A Hasidic fable relates how a little prince raised amidst luxury grew to be a bored young man who ran away to join a gypsy band.  He was attracted to their unusual costumes, undisciplined antics, and wandering lifestyle.  But over time he came to learn that appearances could deceive.  What he initially found so attractive was, in truth, superficial.  His troupe traveled aimlessly, lived in poverty, and suffered the vagaries of living beyond the law2.  The erstwhile prince became an actor and, like most who practice the carft, came to know hunger and cold.  The lavish costumes of the stage were no substitute for the rags he was compelled to wear in reality.  The pressures of living on the jagged edge of life induced him to forget his life as a prince.

One day, the wandering band happened to return to the prince’s home country.  While affixing a poster announcing their production, they saw an old, faded poster offering a reward for the return of the prince.  Soon discovering that their actor-protégé was the missing royal heir, they rushed him off to the palace.  The prince remembered nothing of his palatial experience but the king recognized him at once and offered him the entire kingdom.  But the prince – still thinking of himself as a destitute gypsy – asked for nothing more than a pair of new shoes.

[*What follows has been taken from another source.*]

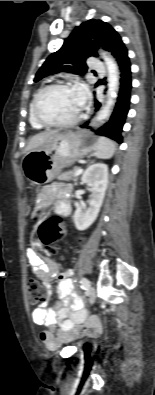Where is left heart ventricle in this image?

It is here that the rebbe telling this story drew his conclusion.  We are all like the prince.  Fancy clothes and novelty items easily distract us.  We yearn to free ourselves of constraints and commitments that impede unrestrained self-expression.  As a result, we become terribly lost and forget our true identity.  This was both the attraction and danger of Hellenism and the real struggle of the Maccabees.  Interestingly, Joseph who calls Egypt “the land of my affliction” anticipated this struggle.  Although Joseph became wealthy and powerful, argues Don Isaac Abarbanel, Joseph still felt afflicted having to live in a strange land separated from his kin and his heritage.  The lure of fame or fortune can never compensate for our spiritual identity, the profound sense of belonging to an eternal people.